There was also a Germanic unit in the Roman army which was known for crossing rivers in full armor, the Batavi.  Although their exact method of doing so is unknown.

Notably mentioned for their surprise cross-river attack at the battle of the river Medway:

QuoteWell regarded for their skills in horsemanship and swimming—for men and horses could cross the Rhine without losing formation, according to Tacitus. Dio Cassius describes this surprise tactic employed by Aulus Plautius against the "barbarians"—the British Celts— at the battle of the River Medway, 43:

    The barbarians thought that Romans would not be able to cross it without a bridge, and consequently bivouacked in rather careless fashion on the opposite bank; but he sent across a detachment of Germanic tribesmen, who were accustomed to swim easily in full armour across the most turbulent streams. [...] Thence the Britons retired to the river Thames at a point near where it empties into the ocean and at flood-tide forms a lake. This they easily crossed because they knew where the firm ground and the easy passages in this region were to be found; but the Romans in attempting to follow them were not so successful. However, the Germans swam across again and some others got over by a bridge a little way up-stream, after which they assailed the barbarians from several sides at once and cut down many of them. (Cassius Dio, Roman History, Book 60:20)
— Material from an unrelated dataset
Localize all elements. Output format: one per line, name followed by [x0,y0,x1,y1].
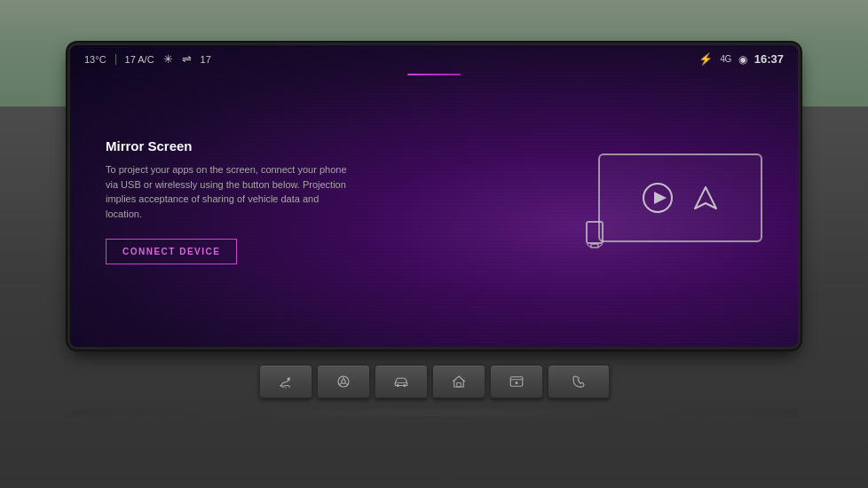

It is uncertain how they were able to accomplish this feat. The late 4th century writer on Roman military affairs Vegetius mentions soldiers using reed rafts, drawn by leather leads, to transport equipment across rivers.[9] But the sources suggest the Batavi were able to swim across rivers actually wearing full armour and weapons. This would only have been possible by the use of some kind of buoyancy device: Ammianus Marcellinus mentions that the Cornuti regiment swam across a river floating on their shields "as on a canoe" (357).[10] Since the shields were wooden, they may have provided sufficient buoyancy

https://en.wikipedia.org/wiki/Batavi_(military_unit)


While they obviously weren't wearing full plate, there's a good chance chainmail was, at the least.  Which could be nearly as bad, if not worse.  They likely had experience or training at doing so.



Some extra background..

http://www.historyfiles.co.uk/KingListsEurope/BarbarianBatavi.htm

Hrmm.. that say the tribe had earlier migrated to an island on the Rhine delta.  I suppose their home environment must've stoked such practices.